_What you will do_
Pick out the lines below that include the string "campings".

______

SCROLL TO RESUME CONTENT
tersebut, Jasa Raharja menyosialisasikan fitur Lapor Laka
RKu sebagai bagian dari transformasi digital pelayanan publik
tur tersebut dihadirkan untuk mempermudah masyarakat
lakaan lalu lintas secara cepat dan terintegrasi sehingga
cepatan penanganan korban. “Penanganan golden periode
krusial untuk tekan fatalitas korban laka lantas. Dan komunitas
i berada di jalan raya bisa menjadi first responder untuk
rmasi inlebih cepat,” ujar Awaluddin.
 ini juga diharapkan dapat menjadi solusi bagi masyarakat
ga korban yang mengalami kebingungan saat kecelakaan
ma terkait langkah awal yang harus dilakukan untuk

______

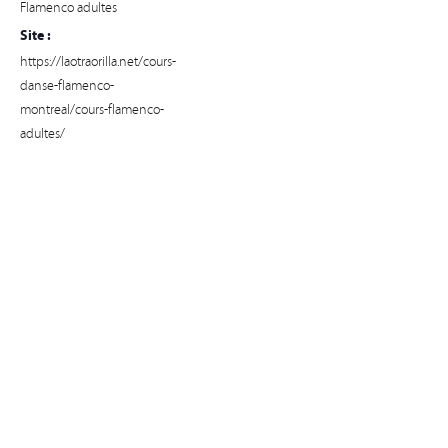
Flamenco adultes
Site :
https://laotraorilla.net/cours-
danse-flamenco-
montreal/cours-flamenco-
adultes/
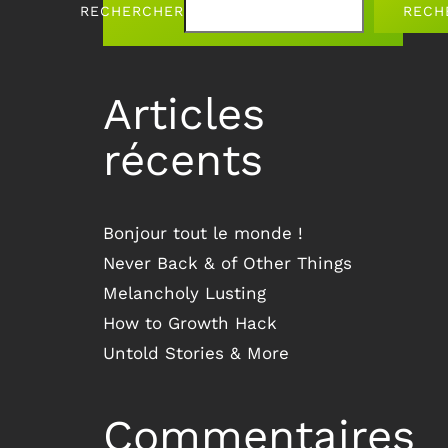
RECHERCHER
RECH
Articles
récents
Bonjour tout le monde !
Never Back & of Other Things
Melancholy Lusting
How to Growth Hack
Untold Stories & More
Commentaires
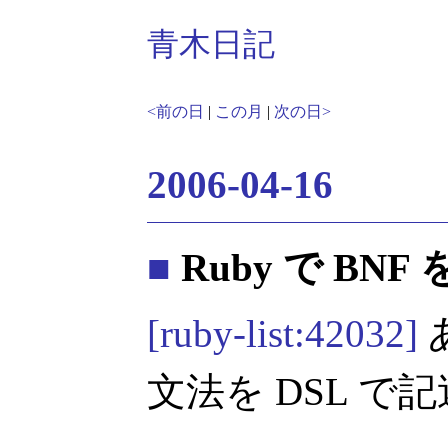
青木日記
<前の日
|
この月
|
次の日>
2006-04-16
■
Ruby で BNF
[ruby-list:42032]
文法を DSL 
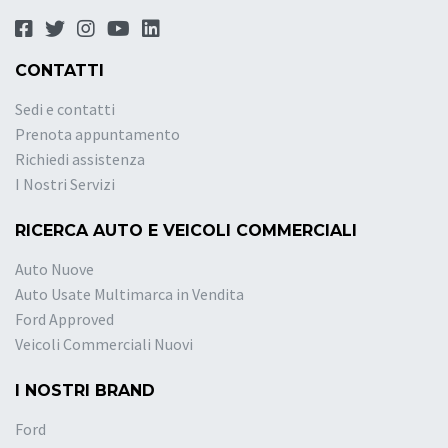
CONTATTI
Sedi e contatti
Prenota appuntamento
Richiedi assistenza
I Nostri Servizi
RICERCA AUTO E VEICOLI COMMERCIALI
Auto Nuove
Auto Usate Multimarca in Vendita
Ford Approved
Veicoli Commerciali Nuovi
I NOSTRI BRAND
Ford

______

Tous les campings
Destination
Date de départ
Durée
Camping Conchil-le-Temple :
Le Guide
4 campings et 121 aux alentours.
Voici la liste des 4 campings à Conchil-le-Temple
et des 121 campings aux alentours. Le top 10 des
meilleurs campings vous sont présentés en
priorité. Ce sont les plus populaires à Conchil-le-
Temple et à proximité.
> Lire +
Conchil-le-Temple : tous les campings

______

_Response to this task_
Tous les campings
4 campings et 121 aux alentours.
Voici la liste des 4 campings à Conchil-le-Temple
et des 121 campings aux alentours. Le top 10 des
meilleurs campings vous sont présentés en
Conchil-le-Temple : tous les campings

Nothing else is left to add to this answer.